• [Instructions to follow]:
Leave out the pictures and copy everything else in the records exactly.

• [Available records]:
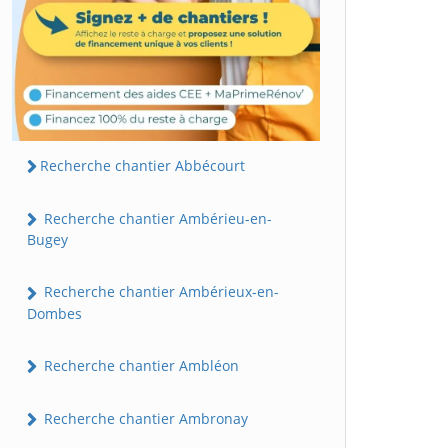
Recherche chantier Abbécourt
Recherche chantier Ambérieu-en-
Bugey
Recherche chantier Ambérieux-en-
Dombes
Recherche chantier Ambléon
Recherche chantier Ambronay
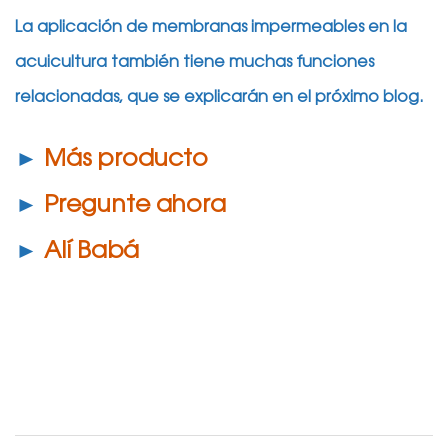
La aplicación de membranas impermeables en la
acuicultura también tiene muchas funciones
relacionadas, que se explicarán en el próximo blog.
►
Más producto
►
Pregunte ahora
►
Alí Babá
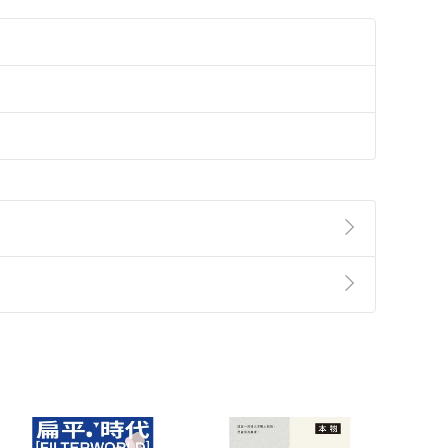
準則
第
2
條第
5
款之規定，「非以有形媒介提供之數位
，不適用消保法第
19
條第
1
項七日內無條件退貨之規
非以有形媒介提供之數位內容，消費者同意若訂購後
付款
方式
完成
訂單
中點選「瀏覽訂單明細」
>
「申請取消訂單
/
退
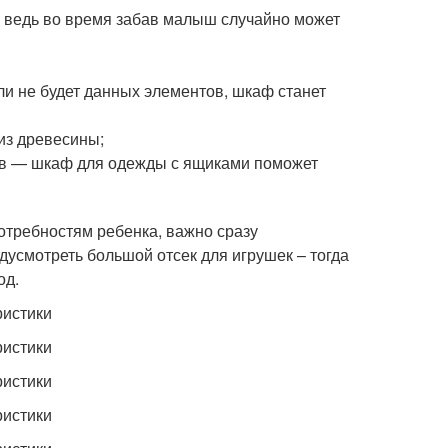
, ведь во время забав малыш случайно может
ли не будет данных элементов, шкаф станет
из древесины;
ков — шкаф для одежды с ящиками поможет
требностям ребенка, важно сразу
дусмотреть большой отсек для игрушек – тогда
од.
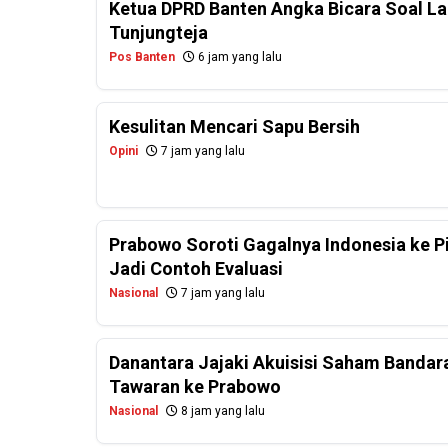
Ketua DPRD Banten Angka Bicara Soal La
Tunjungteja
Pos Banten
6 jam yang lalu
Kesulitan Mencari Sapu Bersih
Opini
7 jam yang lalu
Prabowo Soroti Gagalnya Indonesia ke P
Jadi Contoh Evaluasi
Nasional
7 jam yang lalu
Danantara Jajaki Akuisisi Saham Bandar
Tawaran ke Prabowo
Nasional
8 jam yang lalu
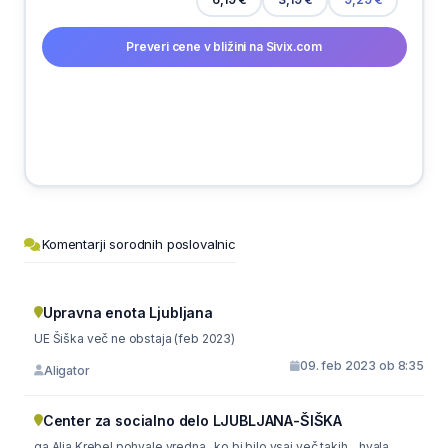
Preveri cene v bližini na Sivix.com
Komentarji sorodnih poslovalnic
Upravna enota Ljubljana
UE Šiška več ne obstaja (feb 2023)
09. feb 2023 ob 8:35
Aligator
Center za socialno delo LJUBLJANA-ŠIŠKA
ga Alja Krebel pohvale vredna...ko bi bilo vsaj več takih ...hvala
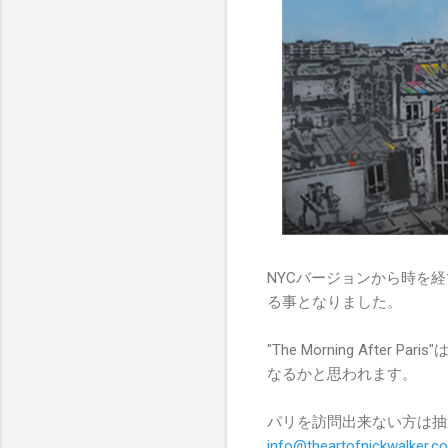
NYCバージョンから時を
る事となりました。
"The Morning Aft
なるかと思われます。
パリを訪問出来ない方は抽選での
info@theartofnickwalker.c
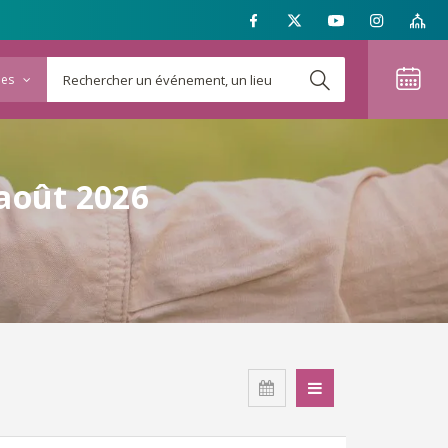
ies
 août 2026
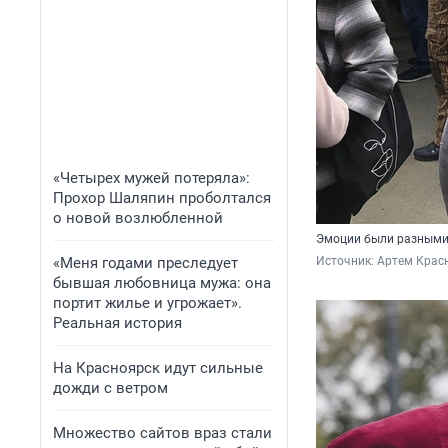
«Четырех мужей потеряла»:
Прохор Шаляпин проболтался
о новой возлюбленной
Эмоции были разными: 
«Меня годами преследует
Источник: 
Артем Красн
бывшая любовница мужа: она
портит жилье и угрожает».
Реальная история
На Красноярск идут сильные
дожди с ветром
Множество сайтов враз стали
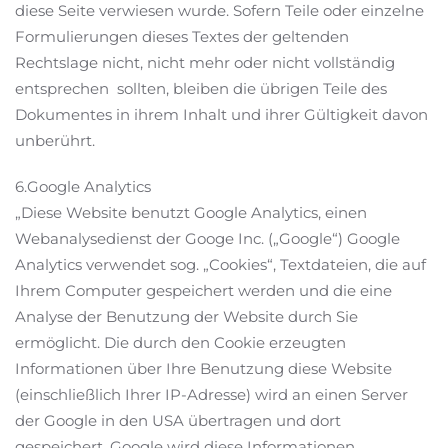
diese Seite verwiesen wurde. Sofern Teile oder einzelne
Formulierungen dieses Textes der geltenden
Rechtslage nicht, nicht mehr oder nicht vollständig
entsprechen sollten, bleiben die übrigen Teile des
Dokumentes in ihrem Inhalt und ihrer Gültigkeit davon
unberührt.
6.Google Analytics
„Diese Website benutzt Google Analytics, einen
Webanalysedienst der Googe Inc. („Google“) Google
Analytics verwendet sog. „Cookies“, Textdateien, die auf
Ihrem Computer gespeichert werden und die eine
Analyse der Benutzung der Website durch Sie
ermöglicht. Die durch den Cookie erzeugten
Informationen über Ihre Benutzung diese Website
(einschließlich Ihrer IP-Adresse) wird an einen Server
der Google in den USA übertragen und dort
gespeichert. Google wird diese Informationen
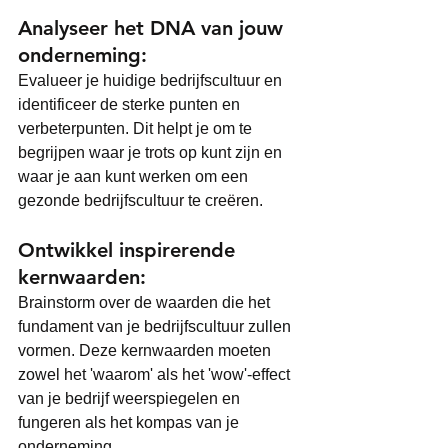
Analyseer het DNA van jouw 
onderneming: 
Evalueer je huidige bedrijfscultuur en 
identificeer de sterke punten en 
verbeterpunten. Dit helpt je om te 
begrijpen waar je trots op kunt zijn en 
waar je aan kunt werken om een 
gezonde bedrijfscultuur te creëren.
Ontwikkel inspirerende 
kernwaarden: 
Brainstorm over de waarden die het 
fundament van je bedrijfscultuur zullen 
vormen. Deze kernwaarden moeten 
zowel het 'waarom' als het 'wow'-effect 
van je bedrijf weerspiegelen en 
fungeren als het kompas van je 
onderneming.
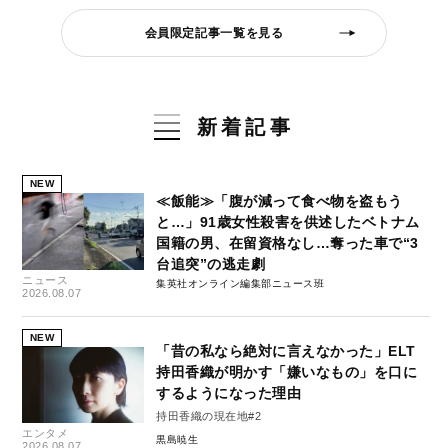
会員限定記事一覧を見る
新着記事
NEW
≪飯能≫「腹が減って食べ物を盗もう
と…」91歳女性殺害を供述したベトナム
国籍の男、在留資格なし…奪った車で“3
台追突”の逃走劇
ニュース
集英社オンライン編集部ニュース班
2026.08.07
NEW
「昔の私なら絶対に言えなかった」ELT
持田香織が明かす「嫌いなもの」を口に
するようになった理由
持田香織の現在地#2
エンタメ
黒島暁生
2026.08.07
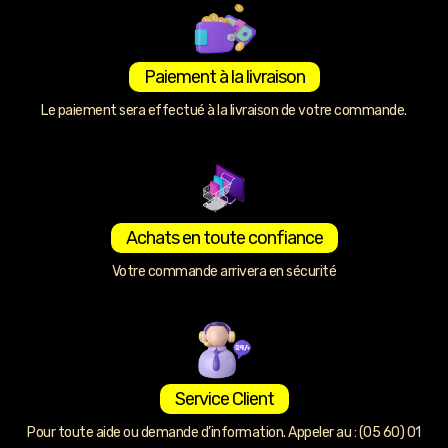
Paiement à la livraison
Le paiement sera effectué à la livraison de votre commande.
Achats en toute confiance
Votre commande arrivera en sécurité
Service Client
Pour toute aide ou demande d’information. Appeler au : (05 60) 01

• [Your solution]:
Recherche chantier Abbécourt
Recherche chantier Ambérieu-en-
Bugey
Recherche chantier Ambérieux-en-
Dombes
Recherche chantier Ambléon
Recherche chantier Ambronay
La aplicación de membranas impermeables en la
acuicultura también tiene muchas funciones
relacionadas, que se explicarán en el próximo blog.
►
Más producto
►
Pregunte ahora
►
Alí Babá
準則
第
2
條第
5
款之規定，「非以有形媒介提供之數位
，不適用消保法第
19
條第
1
項七日內無條件退貨之規
非以有形媒介提供之數位內容，消費者同意若訂購後
付款
方式
完成
訂單
中點選「瀏覽訂單明細」
>
「申請取消訂單
/
退
, ведь во время забав малыш случайно может
ли не будет данных элементов, шкаф станет
из древесины;
ков — шкаф для одежды с ящиками поможет
требностям ребенка, важно сразу
дусмотреть большой отсек для игрушек – тогда
од.
Ketua DPRD Banten Angka Bicara Soal La
Tunjungteja
Pos Banten
6 jam yang lalu
Kesulitan Mencari Sapu Bersih
Opini
7 jam yang lalu
Prabowo Soroti Gagalnya Indonesia ke P
Jadi Contoh Evaluasi
Nasional
7 jam yang lalu
Danantara Jajaki Akuisisi Saham Bandar
Tawaran ke Prabowo
Nasional
8 jam yang lalu
Preveri cene v bližini na Sivix.com
Komentarji sorodnih poslovalnic
Upravna enota Ljubljana
UE Šiška več ne obstaja (feb 2023)
09. feb 2023 ob 8:35
Aligator
Center za socialno delo LJUBLJANA-ŠIŠKA
ga Alja Krebel pohvale vredna...ko bi bilo vsaj več takih ...hvala
NYCバージョンから時を
る事となりました。
"The Morning Aft
なるかと思われます。
パリを訪問出来ない方は抽選での
info@theartofnickwalker.c
ies
 août 2026
«Четырех мужей потеряла»:
Прохор Шаляпин проболтался
о новой возлюбленной
Эмоции были разными: 
«Меня годами преследует
Источник: 
Артем Красн
бывшая любовница мужа: она
портит жилье и угрожает».
Реальная история
На Красноярск идут сильные
дожди с ветром
Множество сайтов враз стали
diese Seite verwiesen wurde. Sofern Teile oder einzelne
Formulierungen dieses Textes der geltenden
Rechtslage nicht, nicht mehr oder nicht vollständig
entsprechen sollten, bleiben die übrigen Teile des
Dokumentes in ihrem Inhalt und ihrer Gültigkeit davon
unberührt.
6.Google Analytics
„Diese Website benutzt Google Analytics, einen
Webanalysedienst der Googe Inc. („Google“) Google
Analytics verwendet sog. „Cookies“, Textdateien, die auf
Ihrem Computer gespeichert werden und die eine
Analyse der Benutzung der Website durch Sie
ermöglicht. Die durch den Cookie erzeugten
Informationen über Ihre Benutzung diese Website
(einschließlich Ihrer IP-Adresse) wird an einen Server
der Google in den USA übertragen und dort
gespeichert. Google wird diese Informationen
Analyseer het DNA van jouw 
onderneming: 
Evalueer je huidige bedrijfscultuur en 
identificeer de sterke punten en 
verbeterpunten. Dit helpt je om te 
begrijpen waar je trots op kunt zijn en 
waar je aan kunt werken om een 
gezonde bedrijfscultuur te creëren.
Ontwikkel inspirerende 
kernwaarden: 
Brainstorm over de waarden die het 
fundament van je bedrijfscultuur zullen 
vormen. Deze kernwaarden moeten 
zowel het 'waarom' als het 'wow'-effect 
van je bedrijf weerspiegelen en 
fungeren als het kompas van je 
onderneming.
会員限定記事一覧を見る
新着記事
NEW
≪飯能≫「腹が減って食べ物を盗もう
と…」91歳女性殺害を供述したベトナム
国籍の男、在留資格なし…奪った車で“3
台追突”の逃走劇
ニュース
集英社オンライン編集部ニュース班
2026.08.07
NEW
「昔の私なら絶対に言えなかった」ELT
持田香織が明かす「嫌いなもの」を口に
するようになった理由
持田香織の現在地#2
エンタメ
黒島暁生
2026.08.07
Paiement à la livraison
Le paiement sera effectué à la livraison de votre commande.
Achats en toute confiance
Votre commande arrivera en sécurité
Service Client
Pour toute aide ou demande d’information. Appeler au : (05 60) 01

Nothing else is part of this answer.